Can save anywhere, but it also takes up a whole room because it saves time


----------



## Hero of Pyrite Town (Oct 2, 2007)

In AC You get four rooms.....Three in your house, and the beach house...


----------



## bfexplore (Oct 2, 2007)

I don't like the Room. I like saving anywhere but i don't like going to the gyroide. I had to pick the AC:GC one.


----------



## Micah (Oct 3, 2007)

I like being able to save anywhere but I miss your personal Gyroid.


----------



## dogs rule (Oct 4, 2007)

Koehler said:
			
		

> I like being able to save anywhere but I miss your personal Gyroid.
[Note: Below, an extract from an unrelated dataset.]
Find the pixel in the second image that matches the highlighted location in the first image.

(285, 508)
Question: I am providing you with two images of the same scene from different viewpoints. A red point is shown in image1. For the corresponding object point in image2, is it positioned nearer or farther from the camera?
 you know what they should do they should let you save anywhere but also let you keep the gyroid in front of your hose for storage and sale.


----------



## Freezy Toad (Oct 5, 2007)

The room never bothered me.  I just didn't bother going to it.  I mean is it that hard to not go to it >_> 

Also, saving anywhere was cool and all, but you couldn't save and quit    			  I'd like the gyroid to return :gyroidveryhappy:


----------



## mmmatlock (Jun 22, 2009)

(ACWW) Can save anywhere, but it also takes up a whole room!


----------



## Ricano (Jun 22, 2009)

mmmatlock said:
			
		

> (ACWW) Can save anywhere, but it also takes up a whole room!


stop ur bumping alrdy


----------



## melly (Jun 22, 2009)

the room is useless, but its nice to save anywhere
however, everyone misses the lil personal gryoid


----------



## Cottonball (Jun 22, 2009)

I don't like that you can't change the wallpaper and flooring in your "bedroom" in animal crossing xD


----------



## kenziegirl (Jun 22, 2009)

ww saves time when you can save any were


----------



## Rockman! (Jun 22, 2009)

Who bumped this?


----------



## Garrett x50 cal (Jun 22, 2009)

holy *censored.2.0*.


----------



## easpa (Jul 12, 2009)

Animal Crossing Wild World's save anywhere.


----------